What these experiments reveal is that the fin doesn’t simply push the water backward as one might expect. Instead, it produces something called “an obliquely oriented toroidal vortex ring.” In layman’s terms, the moving water describes a donut shape, with each point in the flow traveling in a loop before shooting through the hole in the donut.

“These vortex rings were predicted by physicists,” Lauder says, but we’re the first ones to accurately measure the forces involved.”

Overcoming the technical obstacles and accurately graphing such an obscure and fleeting phenomenon seems a worthy accomplishment in itself. But for Lauder, it is only the beginning of a much more ambitious project.

“I’m using fish as a model to investigate an issue that has concerned biologists since Darwin’s time, namely the evolution of physiological and biomechanical function in an organism. In other words, if we see an animal as a very complex machine, the question is, how do these complicated mechanisms evolve? How do the transformations occur? What are the rules?”

To answer these questions, Lauder has been repeating his flow tank experiments with a variety of fishes, from primitive species like sharks to those further up the evolutionary ladder like paddlefish and sturgeon, to the more advanced teleost fishes, a large category which includes trout, bass, carp, tuna, mackerel, and many others.

“Continuing this comparison across the evolutionary range of fishes will tell me something about the diversification of their locomotor machinery,” says Lauder.

Through these experiments, Lauder hopes to understand how fish evolved the ability to swim and how the physical mechanisms that made this activity possible changed and diversified over time.

One hypothesis he plans to test derives from his earlier studies of fish skulls.

In most fish, the skull is a complex arrangement of hundreds of independently moveable bones controlled by hundreds of muscles. This arrangement is in stark contrast with most mammalian skulls, in which the bones are tightly linked together without much possibility of movement.

Lauder has found that the structural fr eedom that characterizes the fish skull is associated with great evolutionary diversity. It is possible that the key to how fish evolved their ability to swim may be traced to a similar principle.

“It may be that when you increase the number of independently moveable parts, it permits greater flexibility. You can put things together in a greater number of different ways.”

The son of a State Department official, Lauder, 45, grew up in several different areas of the world.

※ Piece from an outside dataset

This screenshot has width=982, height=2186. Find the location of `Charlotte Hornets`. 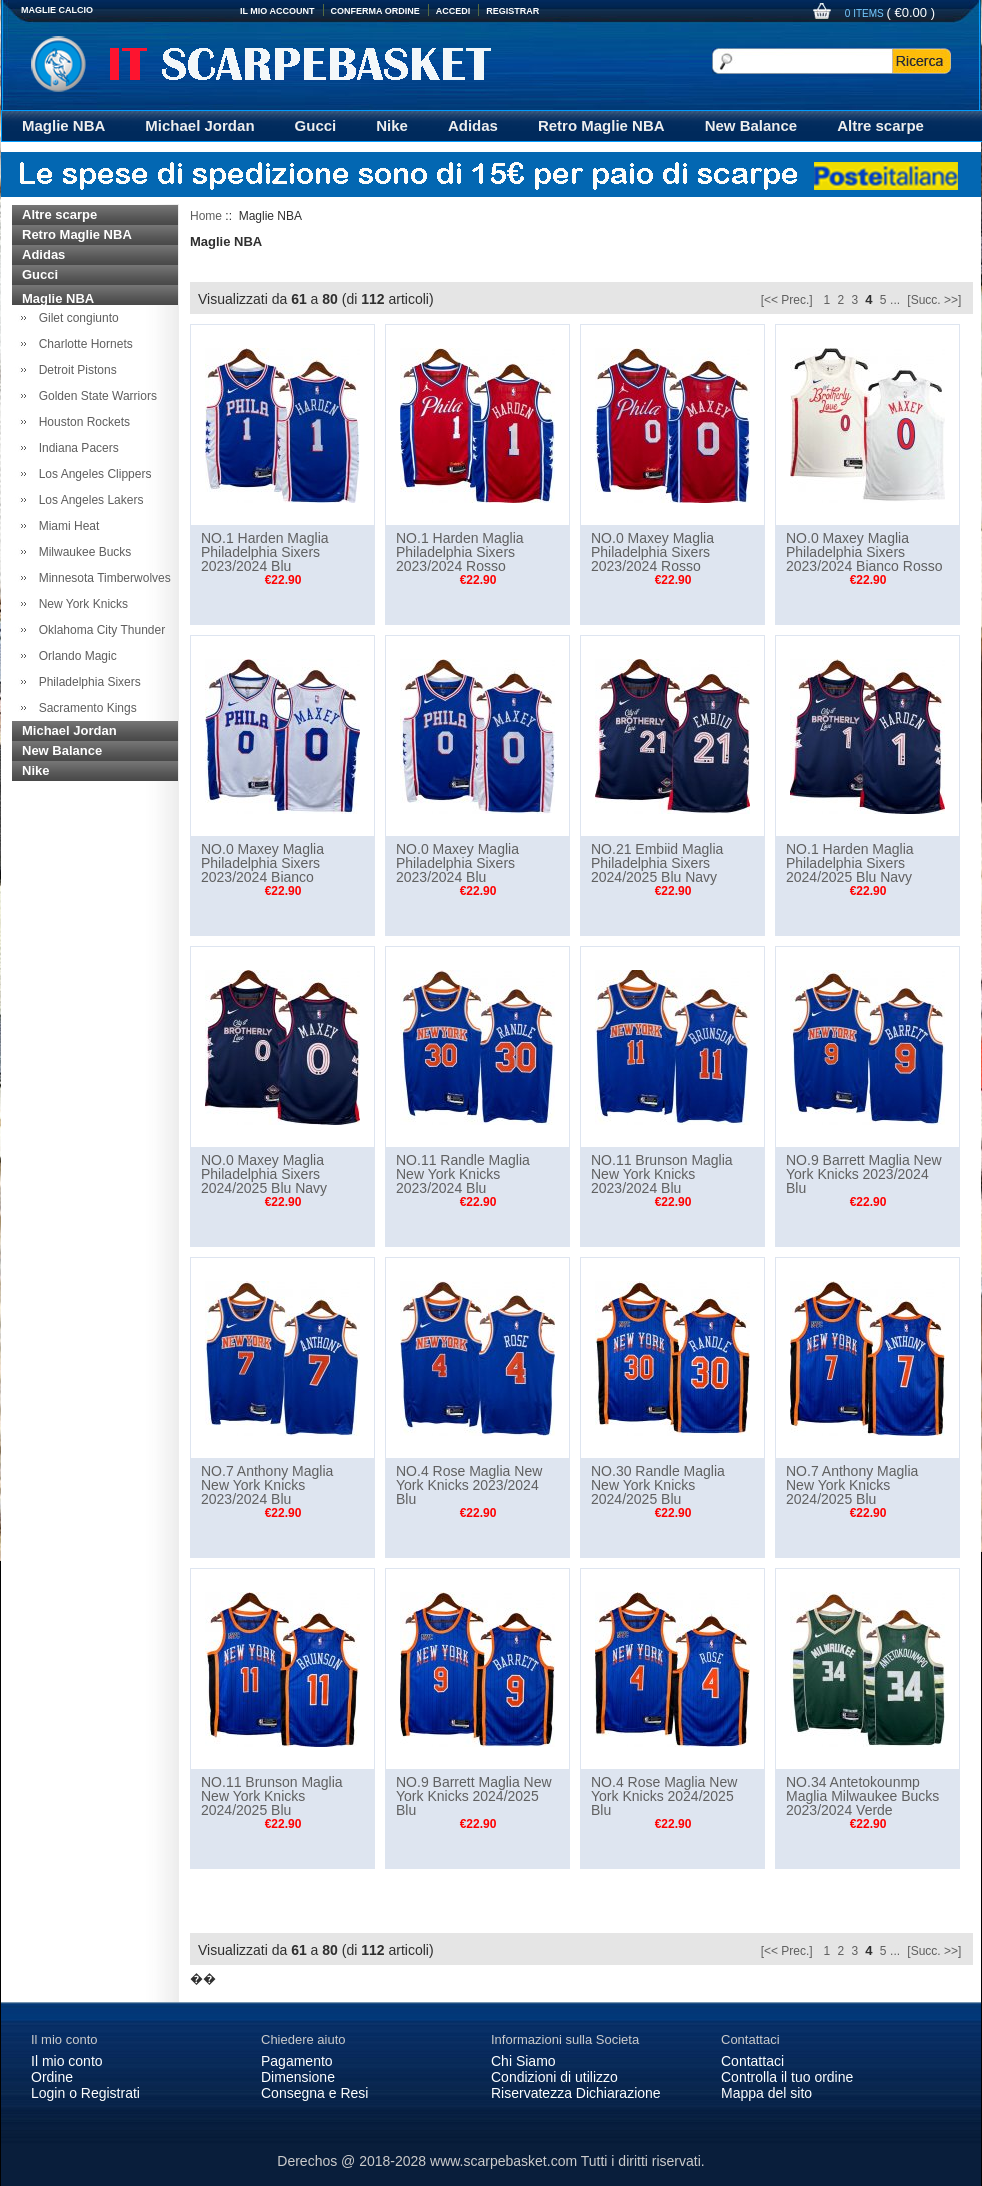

It was while living in Beirut, Lebanon, that he developed an interest in the aquatic environment. He pursued that interest as a Harvard undergraduate, earning his bachelor’s degree in biology summa cum laude in 1976. He earned his master’s and doctoral degrees in 1978 and 1979, respectively, then spent two years as a junior fellow in the Society of Fellows. He taught at the University of Chicago before joining the faculty at the University of California, Irvine.

A prolific author, Lauder has published more than 120 scientific articles and book chapters. His research has received continuous support from the National Science Foundation since 1981.

Lauder’s energy is evident in his recreational pursuits as well as in his scholarly work. He enjoys rock climbing and trail running and participates in an annual spring run across the Grand Canyon, 24 miles from rim to rim!